Saturday 25 January 2014


I first met Nicola in 1985 when I was a selector for a London Serpentine Gallery exhibition. She was just graduating from the Royal College & quickly making a name. Her work stood out due to 3 things: her superb draughtsmanship; her animal subject matter; her use of straw. In 1987 we both went to India along with Anish Kapoor, as part of a big British Council/ Henry Moore Memorial event. 
One gets to know people much better on a trip like this to somewhere strange, hot and exotic. Hicks was a delight, & after a symposium in which we all took part along with Indian artists, Indian critics, Indian filmmakers etc, she went off to lead a 2 week workshop at the Delhi Art Institute. Using straw and plaster was perfect for India! She was of course a great success with the students. 

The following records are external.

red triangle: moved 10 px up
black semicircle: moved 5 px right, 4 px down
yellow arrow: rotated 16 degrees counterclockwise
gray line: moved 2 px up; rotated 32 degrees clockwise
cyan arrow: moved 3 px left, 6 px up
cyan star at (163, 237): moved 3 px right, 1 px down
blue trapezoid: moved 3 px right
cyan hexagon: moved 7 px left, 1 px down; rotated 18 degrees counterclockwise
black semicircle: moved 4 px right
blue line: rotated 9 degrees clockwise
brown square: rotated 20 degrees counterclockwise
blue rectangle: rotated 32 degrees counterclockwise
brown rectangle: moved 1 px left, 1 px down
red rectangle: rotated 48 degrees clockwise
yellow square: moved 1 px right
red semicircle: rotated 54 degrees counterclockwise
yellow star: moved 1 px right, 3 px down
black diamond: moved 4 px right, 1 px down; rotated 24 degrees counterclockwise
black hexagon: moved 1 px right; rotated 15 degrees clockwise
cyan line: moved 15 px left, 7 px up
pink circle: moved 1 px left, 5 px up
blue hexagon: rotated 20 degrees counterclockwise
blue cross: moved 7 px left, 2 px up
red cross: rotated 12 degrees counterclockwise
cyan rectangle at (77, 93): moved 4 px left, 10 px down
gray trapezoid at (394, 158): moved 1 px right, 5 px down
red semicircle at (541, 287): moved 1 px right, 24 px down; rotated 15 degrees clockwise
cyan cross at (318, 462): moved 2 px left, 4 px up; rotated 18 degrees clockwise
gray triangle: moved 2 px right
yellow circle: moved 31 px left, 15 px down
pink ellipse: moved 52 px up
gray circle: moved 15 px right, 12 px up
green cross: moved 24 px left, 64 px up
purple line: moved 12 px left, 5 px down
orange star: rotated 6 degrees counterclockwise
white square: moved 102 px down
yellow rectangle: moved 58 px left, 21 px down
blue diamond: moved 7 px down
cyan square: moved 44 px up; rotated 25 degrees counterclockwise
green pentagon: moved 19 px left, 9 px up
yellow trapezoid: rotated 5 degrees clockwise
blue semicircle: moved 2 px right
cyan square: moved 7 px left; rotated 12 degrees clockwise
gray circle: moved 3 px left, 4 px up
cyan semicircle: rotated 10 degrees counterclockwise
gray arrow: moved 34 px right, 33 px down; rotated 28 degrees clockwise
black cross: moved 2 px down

Almost 30 years on Hicks, now MBE, still uses straw for her large, fierce sculptures, (now often cast in bronze) & still draws her dynamic donkeys, horses, stags & cats in charcoal on large sheets of brown paper. Living on a farm helped her rigorous study of anatomy which translates into animated empathy. No sentiment here however. Her creations often have a mysterious menace. In new works at Flowers Gallery, www.flowersgallery.comBears,  Bankers & Hypocrites, she creates her own take on social moral critique. 
Banker II 2009; Banker I 2009
This NYC show coincides with Hicks' exhibition at the Yale Center for British Art. Here seven recent sculptures are installed amid a selection of 18th & 19th C paintings, chosen for their expressive emotion demonstrating human empathy for the life-force of different creatures. 
Why animals?  "Animals are the stuff of life" she says!
The Yale Center is home to one of the world’s most important collections of British animal paintings and portraiture, and Hicks’s intervention offers a unique opportunity to reflect upon the contemporary resonances of these traditions.